Reproduce the listing that follows in full. Omit its images.
Top of GIVEN RECORDS
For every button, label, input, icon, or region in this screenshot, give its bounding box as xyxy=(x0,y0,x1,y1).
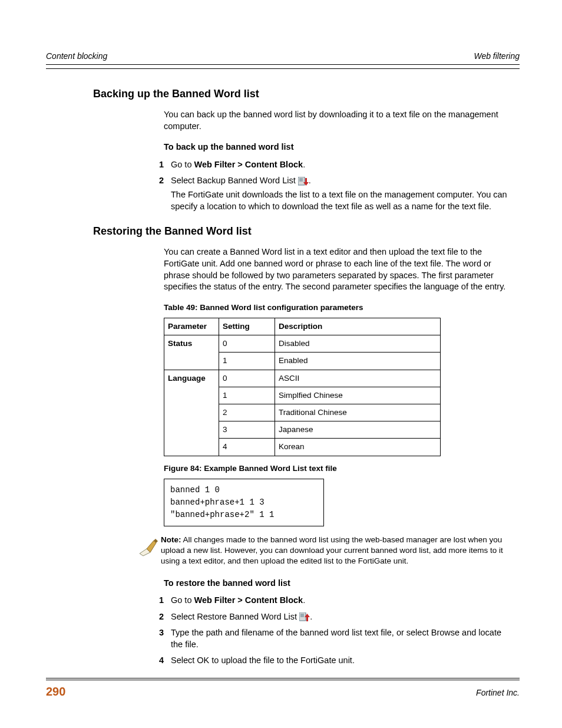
step-text: Select Restore Banned Word List . xyxy=(171,611,514,623)
footer-rule-1 xyxy=(46,678,520,678)
step-number: 3 xyxy=(152,627,164,650)
figure-caption: Figure 84: Example Banned Word List text… xyxy=(164,463,514,474)
td-setting: 0 xyxy=(219,370,275,387)
step-number: 1 xyxy=(152,595,164,607)
step-text: Go to Web Filter > Content Block. xyxy=(171,159,514,171)
backup-step-1: 1 Go to Web Filter > Content Block. xyxy=(152,159,514,171)
th-parameter: Parameter xyxy=(164,318,219,335)
td-desc: ASCII xyxy=(275,370,441,387)
step-text: Type the path and filename of the banned… xyxy=(171,627,514,650)
backup-step-2: 2 Select Backup Banned Word List . The F… xyxy=(152,175,514,212)
restore-intro: You can create a Banned Word list in a t… xyxy=(164,246,514,292)
table-caption: Table 49: Banned Word list configuration… xyxy=(164,302,514,313)
backup-proc-heading: To back up the banned word list xyxy=(164,141,514,153)
restore-step-2: 2 Select Restore Banned Word List . xyxy=(152,611,514,623)
step-number: 2 xyxy=(152,611,164,623)
td-desc: Korean xyxy=(275,439,441,456)
td-desc: Traditional Chinese xyxy=(275,404,441,421)
step-text: Go to Web Filter > Content Block. xyxy=(171,595,514,607)
restore-proc-heading: To restore the banned word list xyxy=(164,578,514,589)
page-footer: 290 Fortinet Inc. xyxy=(46,678,520,700)
header-rule-2 xyxy=(46,68,520,69)
footer-company: Fortinet Inc. xyxy=(476,687,520,699)
th-setting: Setting xyxy=(219,318,275,335)
heading-restore: Restoring the Banned Word list xyxy=(93,224,520,238)
th-description: Description xyxy=(275,318,441,335)
td-desc: Simplfied Chinese xyxy=(275,387,441,404)
header-rule-1 xyxy=(46,64,520,65)
td-setting: 1 xyxy=(219,387,275,404)
td-param: Language xyxy=(164,370,219,456)
step-text: Select Backup Banned Word List . The For… xyxy=(171,175,514,212)
code-line: banned+phrase+1 1 3 xyxy=(170,496,318,509)
page-number: 290 xyxy=(46,684,65,700)
step-number: 4 xyxy=(152,655,164,667)
step-number: 1 xyxy=(152,159,164,171)
code-example: banned 1 0 banned+phrase+1 1 3 "banned+p… xyxy=(164,479,324,526)
td-desc: Disabled xyxy=(275,335,441,353)
td-setting: 3 xyxy=(219,421,275,439)
step-text: Select OK to upload the file to the Fort… xyxy=(171,655,514,667)
restore-step-1: 1 Go to Web Filter > Content Block. xyxy=(152,595,514,607)
td-setting: 0 xyxy=(219,335,275,353)
step-number: 2 xyxy=(152,175,164,212)
code-line: "banned+phrase+2" 1 1 xyxy=(170,509,318,521)
restore-step-4: 4 Select OK to upload the file to the Fo… xyxy=(152,655,514,667)
td-setting: 1 xyxy=(219,353,275,370)
td-desc: Enabled xyxy=(275,353,441,370)
download-icon xyxy=(298,177,309,186)
param-table: Parameter Setting Description Status 0 D… xyxy=(164,318,441,456)
note-text: Note: All changes made to the banned wor… xyxy=(161,535,514,567)
running-header-left: Content blocking xyxy=(46,51,107,62)
restore-step-3: 3 Type the path and filename of the bann… xyxy=(152,627,514,650)
heading-backup: Backing up the Banned Word list xyxy=(93,87,520,101)
running-header: Content blocking Web filtering xyxy=(46,51,520,62)
note-block: Note: All changes made to the banned wor… xyxy=(137,535,514,567)
footer-rule-2 xyxy=(46,680,520,680)
td-desc: Japanese xyxy=(275,421,441,439)
td-param: Status xyxy=(164,335,219,370)
running-header-right: Web filtering xyxy=(474,51,520,62)
code-line: banned 1 0 xyxy=(170,484,318,496)
upload-icon xyxy=(299,612,310,622)
note-icon xyxy=(137,536,161,567)
td-setting: 2 xyxy=(219,404,275,421)
td-setting: 4 xyxy=(219,439,275,456)
backup-intro: You can back up the banned word list by … xyxy=(164,109,514,132)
Bottom of GIVEN RECORDS
**TASK RESPONSE:**
For every button, label, input, icon, or region in this screenshot, give its bounding box as xyxy=(x0,y0,x1,y1).
step-text: Select Restore Banned Word List . xyxy=(171,611,514,623)
footer-rule-1 xyxy=(46,678,520,678)
step-number: 3 xyxy=(152,627,164,650)
figure-caption: Figure 84: Example Banned Word List text… xyxy=(164,463,514,474)
td-setting: 0 xyxy=(219,370,275,387)
step-number: 1 xyxy=(152,595,164,607)
step-text: Go to Web Filter > Content Block. xyxy=(171,159,514,171)
backup-step-1: 1 Go to Web Filter > Content Block. xyxy=(152,159,514,171)
th-parameter: Parameter xyxy=(164,318,219,335)
td-desc: ASCII xyxy=(275,370,441,387)
step-text: Type the path and filename of the banned… xyxy=(171,627,514,650)
backup-step-2: 2 Select Backup Banned Word List . The F… xyxy=(152,175,514,212)
restore-intro: You can create a Banned Word list in a t… xyxy=(164,246,514,292)
table-caption: Table 49: Banned Word list configuration… xyxy=(164,302,514,313)
backup-proc-heading: To back up the banned word list xyxy=(164,141,514,153)
restore-step-2: 2 Select Restore Banned Word List . xyxy=(152,611,514,623)
step-number: 2 xyxy=(152,611,164,623)
td-desc: Korean xyxy=(275,439,441,456)
td-desc: Traditional Chinese xyxy=(275,404,441,421)
step-text: Go to Web Filter > Content Block. xyxy=(171,595,514,607)
restore-proc-heading: To restore the banned word list xyxy=(164,578,514,589)
page-footer: 290 Fortinet Inc. xyxy=(46,678,520,700)
header-rule-2 xyxy=(46,68,520,69)
footer-company: Fortinet Inc. xyxy=(476,687,520,699)
th-setting: Setting xyxy=(219,318,275,335)
heading-restore: Restoring the Banned Word list xyxy=(93,224,520,238)
th-description: Description xyxy=(275,318,441,335)
td-desc: Simplfied Chinese xyxy=(275,387,441,404)
header-rule-1 xyxy=(46,64,520,65)
td-setting: 1 xyxy=(219,387,275,404)
td-param: Language xyxy=(164,370,219,456)
step-text: Select Backup Banned Word List . The For… xyxy=(171,175,514,212)
code-line: banned+phrase+1 1 3 xyxy=(170,496,318,509)
page-number: 290 xyxy=(46,684,65,700)
step-number: 4 xyxy=(152,655,164,667)
step-number: 1 xyxy=(152,159,164,171)
code-example: banned 1 0 banned+phrase+1 1 3 "banned+p… xyxy=(164,479,324,526)
td-desc: Disabled xyxy=(275,335,441,353)
td-setting: 3 xyxy=(219,421,275,439)
step-text: Select OK to upload the file to the Fort… xyxy=(171,655,514,667)
restore-step-1: 1 Go to Web Filter > Content Block. xyxy=(152,595,514,607)
td-setting: 0 xyxy=(219,335,275,353)
step-number: 2 xyxy=(152,175,164,212)
code-line: "banned+phrase+2" 1 1 xyxy=(170,509,318,521)
restore-step-4: 4 Select OK to upload the file to the Fo… xyxy=(152,655,514,667)
td-setting: 1 xyxy=(219,353,275,370)
td-desc: Enabled xyxy=(275,353,441,370)
download-icon xyxy=(298,177,309,186)
param-table: Parameter Setting Description Status 0 D… xyxy=(164,318,441,456)
note-text: Note: All changes made to the banned wor… xyxy=(161,535,514,567)
running-header-left: Content blocking xyxy=(46,51,107,62)
restore-step-3: 3 Type the path and filename of the bann… xyxy=(152,627,514,650)
heading-backup: Backing up the Banned Word list xyxy=(93,87,520,101)
running-header: Content blocking Web filtering xyxy=(46,51,520,62)
note-block: Note: All changes made to the banned wor… xyxy=(137,535,514,567)
footer-rule-2 xyxy=(46,680,520,680)
td-desc: Japanese xyxy=(275,421,441,439)
td-param: Status xyxy=(164,335,219,370)
running-header-right: Web filtering xyxy=(474,51,520,62)
code-line: banned 1 0 xyxy=(170,484,318,496)
upload-icon xyxy=(299,612,310,622)
note-icon xyxy=(137,536,161,567)
td-setting: 2 xyxy=(219,404,275,421)
td-setting: 4 xyxy=(219,439,275,456)
backup-intro: You can back up the banned word list by … xyxy=(164,109,514,132)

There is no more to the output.